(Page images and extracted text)
——————
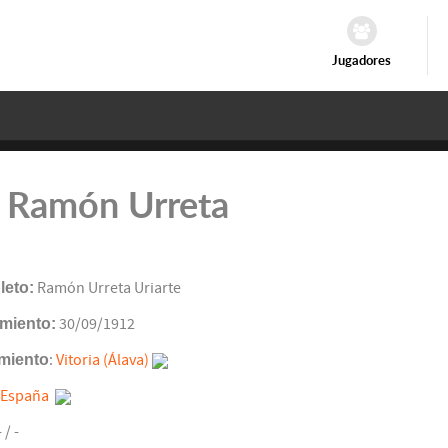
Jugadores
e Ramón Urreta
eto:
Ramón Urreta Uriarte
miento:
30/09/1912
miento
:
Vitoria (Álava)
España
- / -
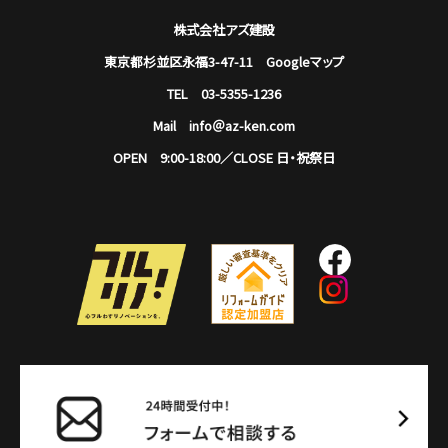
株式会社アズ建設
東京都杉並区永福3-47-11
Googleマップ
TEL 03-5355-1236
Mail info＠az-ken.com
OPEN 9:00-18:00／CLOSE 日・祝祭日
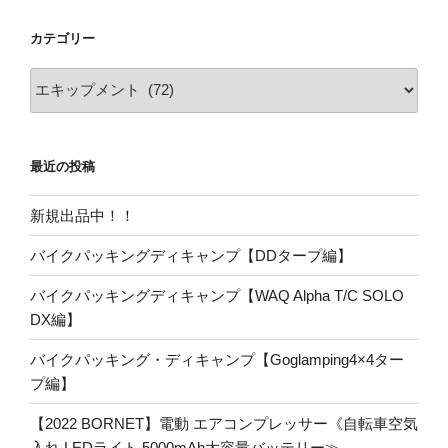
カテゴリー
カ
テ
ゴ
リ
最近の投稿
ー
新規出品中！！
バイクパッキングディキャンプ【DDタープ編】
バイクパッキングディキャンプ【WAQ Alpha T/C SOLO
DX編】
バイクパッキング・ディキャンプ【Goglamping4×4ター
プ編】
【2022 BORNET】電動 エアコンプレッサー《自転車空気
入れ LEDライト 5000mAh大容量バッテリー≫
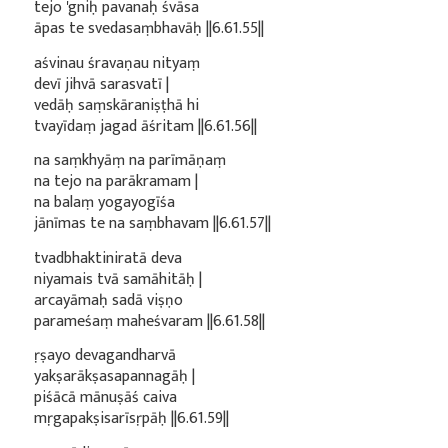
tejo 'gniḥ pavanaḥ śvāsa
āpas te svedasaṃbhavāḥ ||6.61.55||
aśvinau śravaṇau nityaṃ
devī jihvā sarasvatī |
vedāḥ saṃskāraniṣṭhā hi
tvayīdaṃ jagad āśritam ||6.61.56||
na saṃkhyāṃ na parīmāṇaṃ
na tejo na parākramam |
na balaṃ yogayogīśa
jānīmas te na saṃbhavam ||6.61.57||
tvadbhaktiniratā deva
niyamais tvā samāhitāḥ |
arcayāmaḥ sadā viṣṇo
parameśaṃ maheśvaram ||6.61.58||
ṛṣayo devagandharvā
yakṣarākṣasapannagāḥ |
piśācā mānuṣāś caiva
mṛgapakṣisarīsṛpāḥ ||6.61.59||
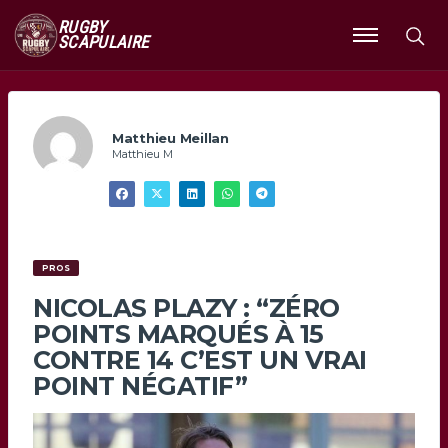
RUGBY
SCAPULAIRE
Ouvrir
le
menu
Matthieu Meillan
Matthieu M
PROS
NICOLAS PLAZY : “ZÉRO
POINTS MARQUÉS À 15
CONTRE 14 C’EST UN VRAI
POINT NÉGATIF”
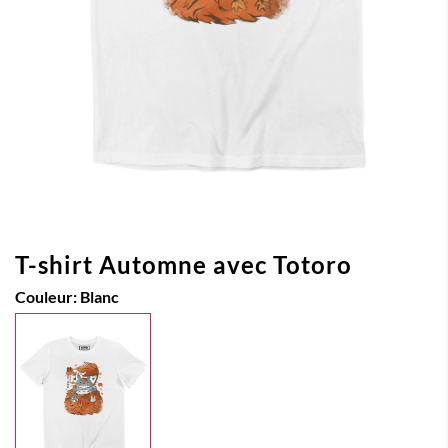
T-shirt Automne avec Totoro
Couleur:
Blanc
——————
**What the task requires**
Search the data above for the string "Urreta". Report every line where it is found.

**Answer section**
e Ramón Urreta
Ramón Urreta Uriarte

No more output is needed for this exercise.